Rimasi dunque molto deluso quando finalmente mi feci coraggio e chiesi conferma del fatto ai miei. Scoprii così che ero stato concepito ai primi di agosto grazie alla distrazione di una zia di mamma che li doveva sorvegliare durante il loro viaggio a Roma.

Poi però le distrazioni furono tutte di mio padre, riguardo agli altri quattro fratelli tutti figli di Ogino-Knaus, visto che per mia madre i calcoli si limitavano solo ai reni e per mio papà, da tipico maschio, non era concepibile ammettere di non saper usare il pallottoliere, nemmeno di fronte all’evidenza di tanti ripetuti errori.

Papà Oginooooooo

Eravamo dunque il frutto di otto anni di reiterata e incosciente distrazione. Poi, o mia mamma per disperazione imparò a far di conto o papà smise di prenderla lui la pillola anticoncezionale. Nonostante tutto questo però, a onor del vero, babbo poi si dimostrò sempre molto fiero e orgoglioso di noi.

“Io sono più fortunato del papà di Leonardo Da Vinci” diceva spesso “Lui ha avuto solo un figlio genio e io invece ne ho cinque.”

Però lo diceva in un modo che, se non fossi stato ciecamente sicuro della sua buona fede, avrei potuto pensare che si immedesimasse con Leonardo, con la tristezza di tutti i geni la cui prole non ha lasciato traccia alcuna.

In effetti è uguale a mio papà, a parte i capelli lunghi…

Fu dunque per darmi subito una educazione e una cultura il più possibile adeguata alle mie doti che mi avviarono al più presto agli studi dell’asilo. Oggi sono più che mai convinto che, per accelerare i tempi, abbiano perfino rischiato la prigione falsificando la mia data di nascita, anticipandola per favorire il mio ingresso nel mondo del sapere. Sacrificandosi e privandosi della gioia di avermi per casa. E io, il solito ingrato, che pensavo non mi volessero tra i piedi…

Nella mia insensibilità avrei dunque potuto essere triste o arrabbiato per essere consegnato ogni giorno a delle donne vestite da pinguino che, per sopravvivere, facevano il gelo tutto attorno a loro.

Triste e arrabbiato io? Ma quando mai?

Per fortuna però trovai subito una materia di studio che attirava tutte le mie attenzioni: le bimbe. Forse perché era proibita, visto che allora maschi e femmine venivano subito separati.

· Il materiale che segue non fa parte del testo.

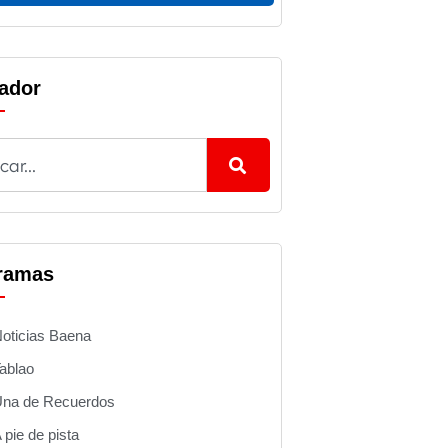
ador
ramas
oticias Baena
ablao
na de Recuerdos
 pie de pista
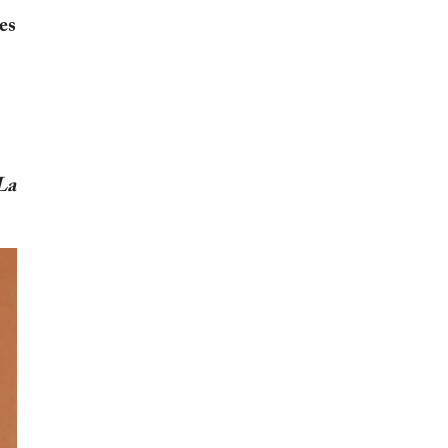
es
La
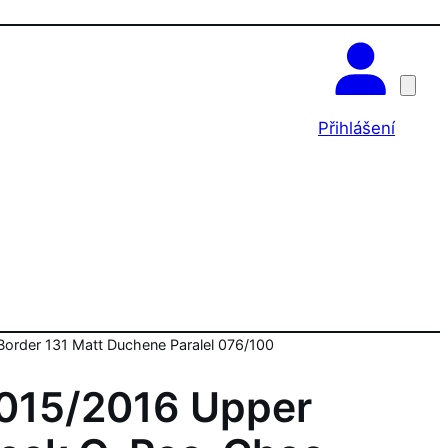
OK
Přihlášení
order 131 Matt Duchene Paralel 076/100
015/2016 Upper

Io mi applicavo molto nello studio, anche se quell’incrociare le dita di lei la dice lunga su aspettative e risultati

Mi mescolavo tra loro e ci giocavo di nascosto finché prima o poi non venivo scoperto. Allora manifestavo il mio disappunto prendendo a calci e pugni le suore, ce ne volevano parecchie per contenermi, e loro mi mostravano con tutta la loro infinita pazienza come ci si deve comportare con vero amore, legandomi a un termosifone, acceso, dell’altro reparto.

Missione compiuta!

Dai maschi funzionava a prepotenze, prevaricazioni e ingiustizie, tutte cose che non sopportavo più perché ce le avevo già a casa. E santa castagna, se uno esce che almeno trovi qualcos’altro da studiare, no? Così lì, che tutti erano più o meno della mia stazza, finiva che gli restituivo anche quello che non potevo dare a mio papà. Prima di soccombere con fierezza, perché ero sempre uno contro tutti.

Ecco perché a fine giornata tornavo a casa sanguinante, lercio e con grembiule e abiti a brandelli.

“Vado io che lo spoglio e lo metto direttamente in vasca.” Gridava mamma alla domestica di turno che apriva la porta quando sentiva suonare il campanello all’ora del mio rientro. Poi magari non entrava nessuno perché era il fruttivendolo che, interdetto, tergiversava sul pianerottolo chiedendosi cosa stesse per capitargli e perché.

Fu così che più che da asilo ad asilo, fui costretto a passare da prigione a prigione, con i miei sempre in cerca di quello di massima sicurezza che potesse contenermi.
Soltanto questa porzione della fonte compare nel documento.